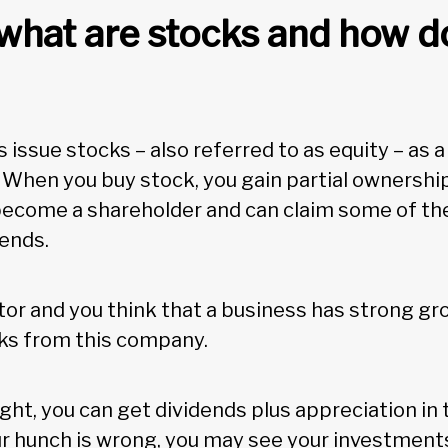
, what are stocks and how d
issue stocks – also referred to as equity – as a
. When you buy stock, you gain partial ownershi
become a shareholder and can claim some of the 
dends.
stor and you think that a business has strong gr
cks from this company.
right, you can get dividends plus appreciation in 
ur hunch is wrong, you may see your investments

▶ **Task instructions**:
When you copy the lines above, drop the pictures and keep everything else exact.

▶ **The completed task**:
, what are stocks and how d
issue stocks – also referred to as equity – as a
. When you buy stock, you gain partial ownershi
become a shareholder and can claim some of the 
dends.
stor and you think that a business has strong gr
cks from this company.
right, you can get dividends plus appreciation in 
ur hunch is wrong, you may see your investments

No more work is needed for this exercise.